La sénatrice Elizabeth Warren critique le maire de South Bend, Pete Buttigieg (L), lors du sixième débat de campagne des candidats à la présidence démocrate des États-Unis à l'Université Loyola Marymount de Los Angeles, Californie, États-Unis, le 19 décembre 2019. REUTERS / Mike Blake

Lors du sixième débat des démocrates à la recherche de la nomination de leur parti pour défier le président républicain Donald Trump lors des élections de novembre 2020, une querelle croissante entre Warren et Buttigieg sur la transparence et la collecte de fonds a occupé le devant de la scène.

Warren, un sénateur libéral américain, a déclaré Buttigieg, maire de la ville de South Bend dans l'Indiana, a organisé une levée de fonds à huis clos avec de riches donateurs dans une cave à vin en Californie, et a déclaré qu'elle ne vendait pas l'accès à son temps ou "passait du temps avec millionnaires ou milliardaires. "

"C'est le problème avec la délivrance de tests de pureté que vous ne pouvez pas réussir vous-même", a riposté Buttigieg à Warren, qui a une valeur nette de plusieurs millions de dollars, notant qu'il était le seul candidat sur la scène qui n'était ni millionnaire ni milliardaire.

L'échange a alimenté un débat qui a vu la plupart des candidats viser la conduite de Trump au pouvoir le lendemain de sa destitution par la Chambre des représentants dirigée par les démocrates américains.

Les candidats ont promis de faire valoir auprès d'un public américain divisé que la destitution de Trump était nécessaire. Certains ont dit qu’ils voulaient entendre les témoignages de hauts responsables de la Maison Blanche lors du procès du président républicain prévu le mois prochain au Sénat dirigé par les républicains, qui déterminera si Trump est démis de ses fonctions.
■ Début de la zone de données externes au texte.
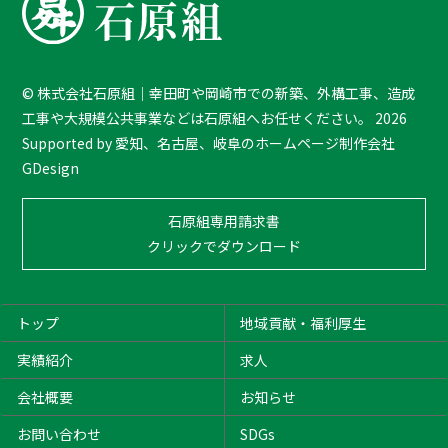
©
株式会社石原組｜幸田町や岡崎市での新築、外構工事、造成
工事や大規模公共事業などは石原組へお任せください。
2026
Supported by
愛知、名古屋、岐阜のホームページ制作会社
GDesign
石原組専用請求書
クリックでダウンロード
トップ
地域貢献・福利厚生
実績紹介
求人
会社概要
お知らせ
お問い合わせ
SDGs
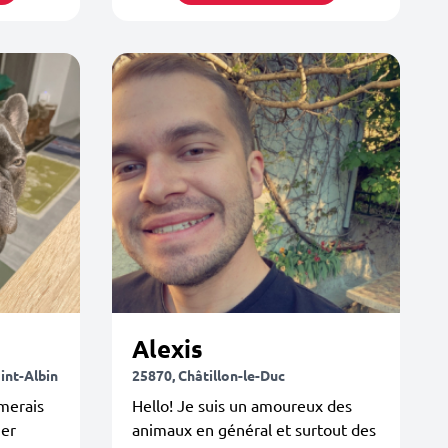
Alexis
int-Albin
25870, Châtillon-le-Duc
imerais
Hello! Je suis un amoureux des
her
animaux en général et surtout des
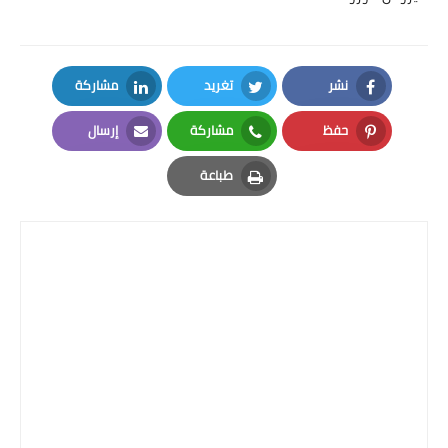
نشر
تغريد
مشاركة
LinkedIn
Twitter
Facebook
حفظ
مشاركة
إرسال
Email
Whatsapp
Pinterest
طباعة
Print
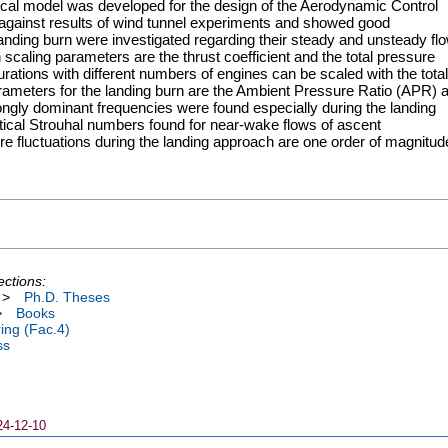
ical model was developed for the design of the Aerodynamic Control
against results of wind tunnel experiments and showed good
anding burn were investigated regarding their steady and unsteady fl
 scaling parameters are the thrust coefficient and the total pressure
ations with different numbers of engines can be scaled with the total
arameters for the landing burn are the Ambient Pressure Ratio (APR) 
gly dominant frequencies were found especially during the landing
itical Strouhal numbers found for near-wake flows of ascent
re fluctuations during the landing approach are one order of magnitud
ections:
>
Ph.D. Theses
>
Books
ing (Fac.4)
ss
24-12-10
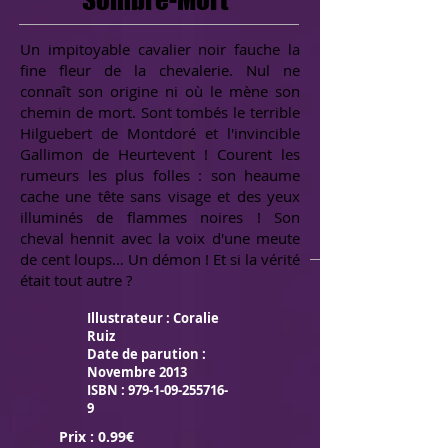
Un impitoyable cavalier noir fauche la
fine fleur de la chevalerie. Nul ne
connaît son origine ni où le mène son
chemin de mort. Sont tombés le terrible
Hilguebert de Montdoré et l'invincible
Gallimon de Heurtevent ! Courent les
rumeurs les plus folles : son heaume
cache une tête sans visage et des yeux
illuminés de flammes noires ! Son
cheval hennit avec la voix d'une meute
de cent loups… Un démon ! Et si la vérité
était tout autre ?
Illustrateur : Coralie
Ruiz
Date de parution :
Novembre 2013
ISBN :
979-1-09-255716-
9
Prix : 0.99€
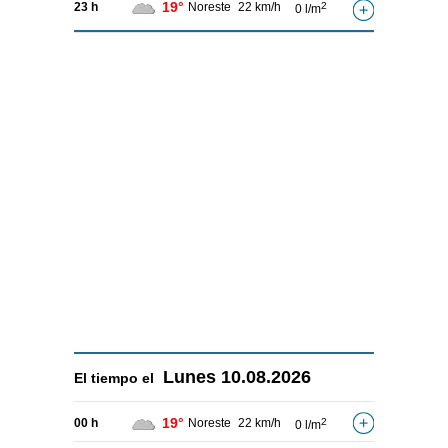
19°
23 h
Noreste
22 km/h
2
0 l/m
Lunes
10.08.2026
El tiempo el
19°
00 h
Noreste
22 km/h
2
0 l/m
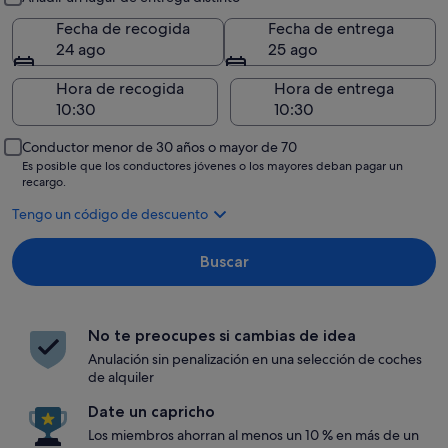
Fecha de recogida
Fecha de entrega
24 ago
25 ago
Hora de recogida
Hora de entrega
Conductor menor de 30 años o mayor de 70
Es posible que los conductores jóvenes o los mayores deban pagar un
recargo.
Tengo un código de descuento
Buscar
No te preocupes si cambias de idea
Anulación sin penalización en una selección de coches
de alquiler
Date un capricho
Los miembros ahorran al menos un 10 % en más de un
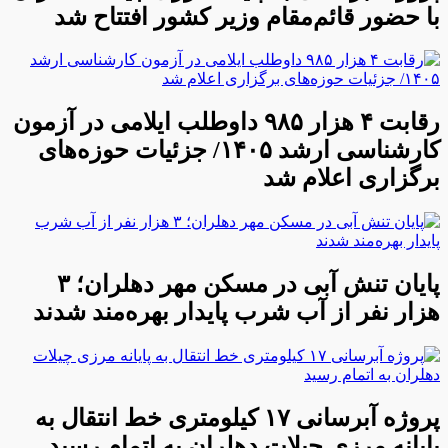
با حضور قائم‌مقام وزیر کشور افتتاح شد
رقابت ۴ هزار ۹۸۵ داوطلب ایلامی در آزمون
کارشناسی ارشد ۱۴۰۵/ جزئیات حوزه‌های
برگزاری اعلام شد
پایان تنش آبی در مسکن مهر دهلران؛ ۳
هزار نفر از آب شرب پایدار بهره‌مند شدند
پروژه آبرسانی ۱۷ کیلومتری خط انتقال به
پایانه مرزی چیلات دهلران به اتمام رسید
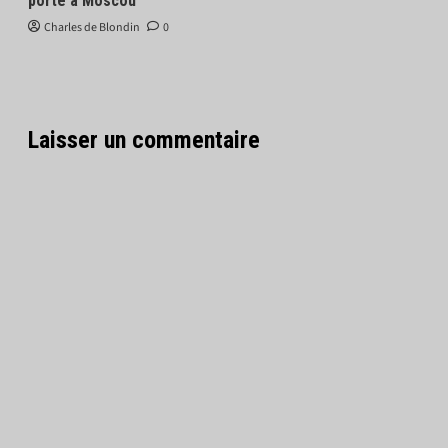
porte à Moscou
Charles de Blondin
0
Laisser un commentaire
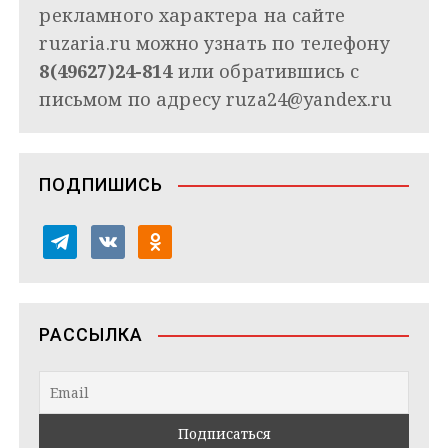
рекламного характера на сайте
ruzaria.ru можно узнать по телефону
8(49627)24-814
или обратившись с
письмом по адресу
ruza24@yandex.ru
ПОДПИШИСЬ
t
v
o
e
k
d
l
o
n
e
n
o
РАССЫЛКА
g
t
k
r
a
l
a
k
a
m
t
s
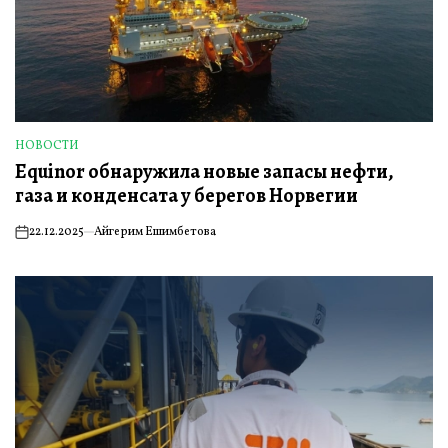
НОВОСТИ
ОПУБЛИКОВАНО
Equinor обнаружила новые запасы нефти,
В
газа и конденсата у берегов Норвегии
22.12.2025
Айгерим Ешимбетова
on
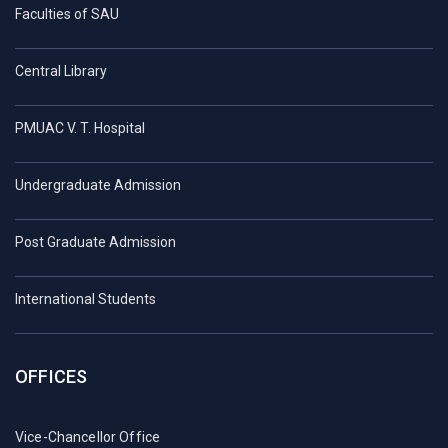
Faculties of SAU
Central Library
PMUAC V. T. Hospital
Undergraduate Admission
Post Graduate Admission
International Students
OFFICES
Vice-Chancellor Office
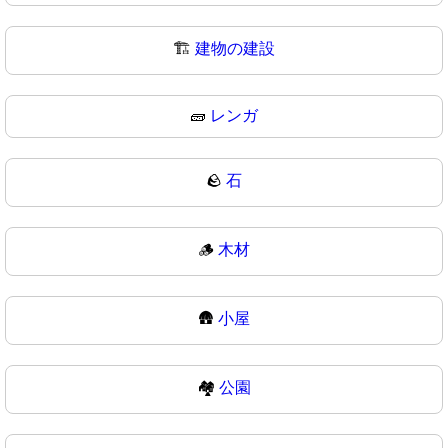
🏗
建物の建設
🧱
レンガ
🪨
石
🪵
木材
🛖
小屋
🏘️
公園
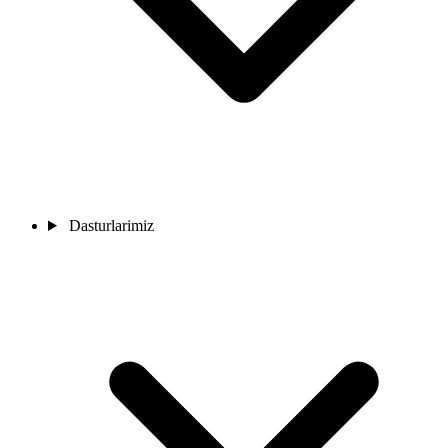
Dasturlarimiz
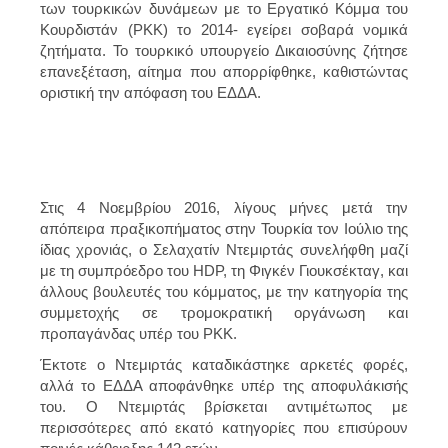
των τουρκικών δυνάμεων με το Εργατικό Κόμμα του
Κουρδιστάν (PKK) το 2014- εγείρει σοβαρά νομικά
ζητήματα. Το τουρκικό υπουργείο Δικαιοσύνης ζήτησε
επανεξέταση, αίτημα που απορρίφθηκε, καθιστώντας
οριστική την απόφαση του ΕΔΔΑ.
Στις 4 Νοεμβρίου 2016, λίγους μήνες μετά την
απόπειρα πραξικοπήματος στην Τουρκία τον Ιούλιο της
ίδιας χρονιάς, ο Σελαχατίν Ντεμιρτάς συνελήφθη μαζί
με τη συμπρόεδρο του HDP, τη Φιγκέν Γιουκσέκταγ, και
άλλους βουλευτές του κόμματος, με την κατηγορία της
συμμετοχής σε τρομοκρατική οργάνωση και
προπαγάνδας υπέρ του PKK.
Έκτοτε ο Ντεμιρτάς καταδικάστηκε αρκετές φορές,
αλλά το ΕΔΔΑ αποφάνθηκε υπέρ της αποφυλάκισής
του. Ο Ντεμιρτάς βρίσκεται αντιμέτωπος με
περισσότερες από εκατό κατηγορίες που επισύρουν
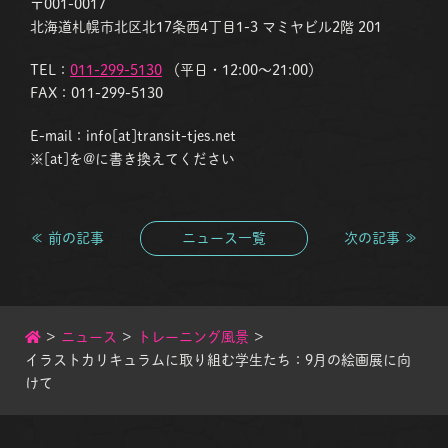
〒001-0017
北海道札幌市北区北17条西4丁目1-3 マミヤビル2階 201
TEL：
011-299-5130
（平日・12:00〜21:00）
FAX：011-299-5130
E-mail：info[at]transit-tjes.net
※[at]を@に書き換えてください
≪ 前の記事
ニュース一覧
次の記事 ≫
>
ニュース
>
トレーニング風景
>
イラストカリキュラムに取り組む学生たち：9月の絵画展に向
けて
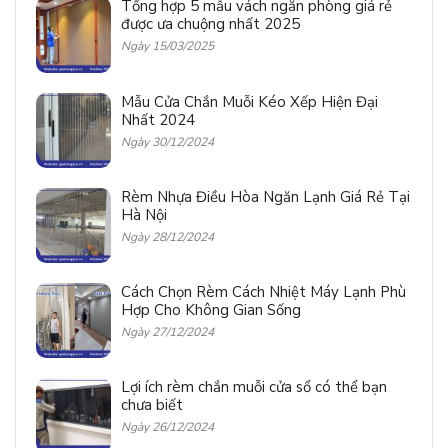
Tổng hợp 5 mẫu vách ngăn phòng giá rẻ
được ưa chuộng nhất 2025
Ngày 15/03/2025
Mẫu Cửa Chắn Muỗi Kéo Xếp Hiện Đại
Nhất 2024
Ngày 30/12/2024
Rèm Nhựa Điều Hòa Ngăn Lạnh Giá Rẻ Tại
Hà Nội
Ngày 28/12/2024
Cách Chọn Rèm Cách Nhiệt Máy Lạnh Phù
Hợp Cho Không Gian Sống
Ngày 27/12/2024
Lợi ích rèm chắn muỗi cửa sổ có thể bạn
chưa biết
Ngày 26/12/2024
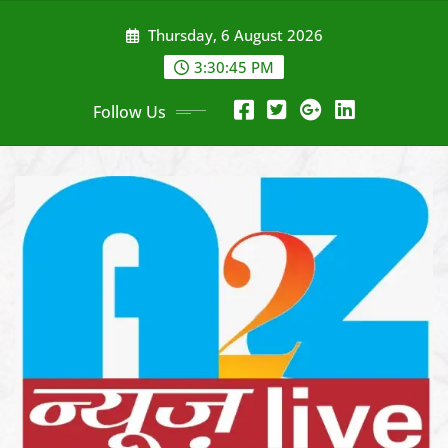
Skip
Thursday, 6 August 2026
to
content
3:30:47 PM
Follow Us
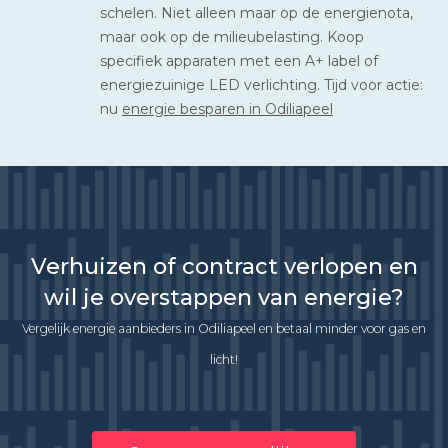
schelen. Niet alleen maar op de energienota,
maar ook op de milieubelasting. Koop
specifiek apparaten met een A+ label of
energiezuinige LED verlichting. Tijd voor actie:
nu
energie besparen in Odiliapeel
Verhuizen of contract verlopen en
wil je overstappen van energie?
Vergelijk energie aanbieders in Odiliapeel en betaal minder voor gas en
licht!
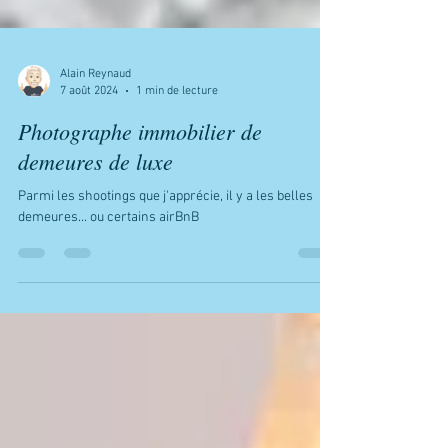
Alain Reynaud
7 août 2024
1 min de lecture
Photographe immobilier de
demeures de luxe
Parmi les shootings que j'apprécie, il y a les belles
demeures... ou certains airBnB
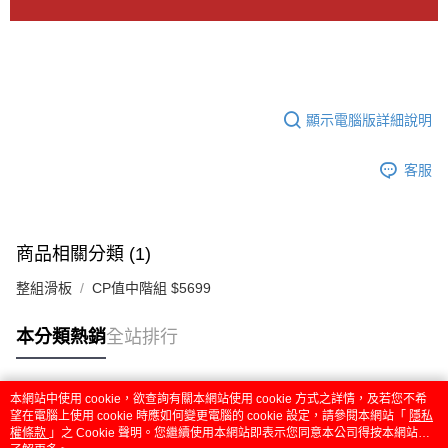
顯示電腦版詳細說明
客服
商品相關分類 (1)
整組滑板
CP值中階組 $5699
本分類熱銷
全站排行
本網站中使用 cookie，欲查詢有關本網站使用 cookie 方式之詳情，及若您不希
熱門標籤
望在電腦上使用 cookie 時應如何變更電腦的 cookie 設定，請參閱本網站「
隱私
權條款
」之 Cookie 聲明。您繼續使用本網站即表示您同意本公司得按本網站使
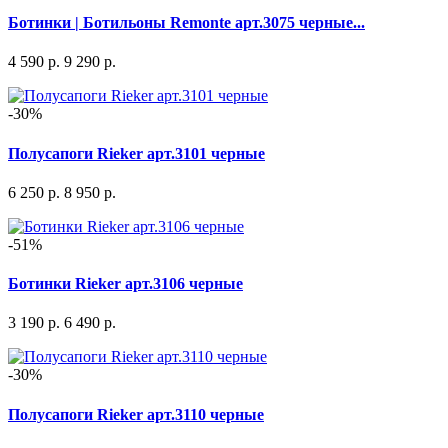
Ботинки | Ботильоны Remonte арт.3075 черные...
4 590 р.
9 290 р.
-30%
Полусапоги Rieker арт.3101 черные
6 250 р.
8 950 р.
-51%
Ботинки Rieker арт.3106 черные
3 190 р.
6 490 р.
-30%
Полусапоги Rieker арт.3110 черные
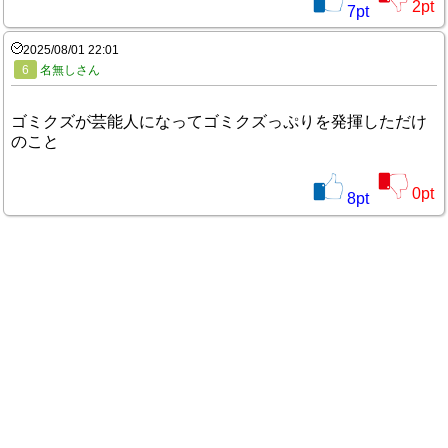
2
pt
7
pt
2025/08/01 22:01
6
名無しさん
ゴミクズが芸能人になってゴミクズっぷりを発揮しただけ
のこと
0
pt
8
pt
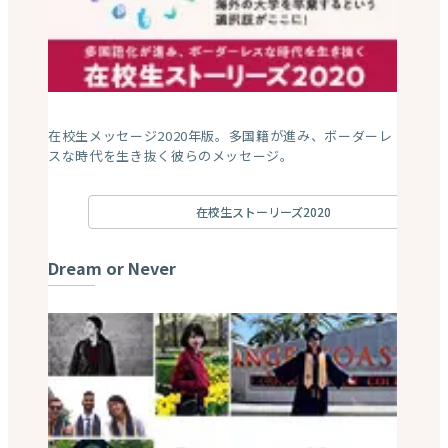
在校生メッセージ2024年版。本気で世界に飛び立とう！
あなたのターニングポイントがここにある。
ストーリーズ2024
ストーリーズ2022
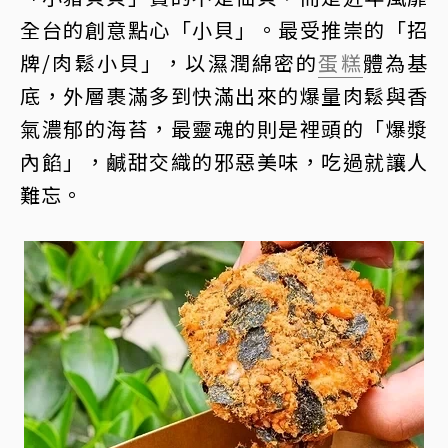
全台的創意點心「小貝」。最受推崇的「招
牌/肉鬆小貝」，以濕潤綿密的
蛋糕
體為基
底，外層裹滿多到快滿出來的爆量肉鬆與香
氣濃郁的海苔，最靈魂的則是裡頭的「爆漿
內餡」，鹹甜交織的邪惡美味，吃過就讓人
難忘。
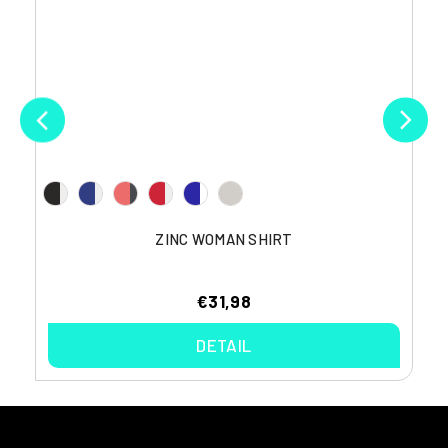
ZINC WOMAN SHIRT
€31,98
DETAIL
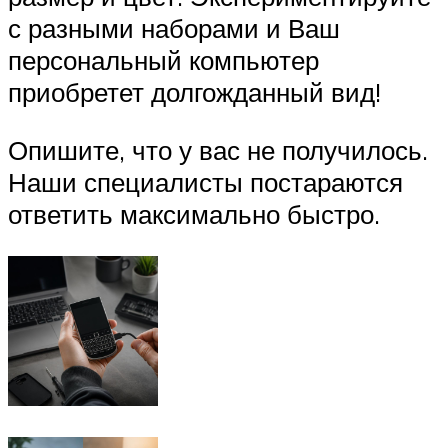
с разными наборами и Ваш
персональный компьютер
приобретет долгожданный вид!
Опишите, что у вас не получилось.
Наши специалисты постараются
ответить максимально быстро.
Les prétendants ont reconnu que le public américain était divisé sur la mise en accusation, les républicains s'y opposant largement et les démocrates y étant favorables. Mais les candidats ont déclaré qu'il s'agissait d'une question fondamentale du bien et du mal.

La sénatrice américaine Amy Klobuchar, l'une des trois prétendantes sur la scène du débat qui siégeront en tant que jurés au procès du Sénat, a déclaré que les aides présidentiels devraient être appelés à témoigner.

"Si le président Trump pense qu'il ne devrait pas être mis en accusation, il ne devrait pas avoir peur de présenter ses propres témoins", a déclaré la sénatrice américaine Amy Klobuchar. «Le président n'est pas roi en Amérique. La loi est roi. "

Mercredi, lors d'un vote historique, la Chambre a voté la destitution de Trump pour abus de pouvoir et obstruction au Congrès à la suite de sa demande que l'Ukraine enquête sur le rival politique démocrate Joe Biden et le fils de Biden Hunter, qui avaient rejoint le conseil d'administration de la société ukrainienne d'énergie Burisma. tandis que son père était vice-président américain.

Trump n'est devenu que le troisième président américain à être destitué par la Chambre. Aucun président n'a jamais été démis de ses fonctions par mise en accusation.

Les démocrates ont pressé les dirigeants républicains du Sénat de solliciter le témoignage au procès de certains lieutenants actuels et anciens de Trump, dont Mick Mulvaney, chef de cabinet par intérim de la Maison Blanche, et John Bolton, ancien conseiller à la sécurité nationale de Trump. Les républicains n'ont pas décidé d'autoriser ou non les témoins au procès.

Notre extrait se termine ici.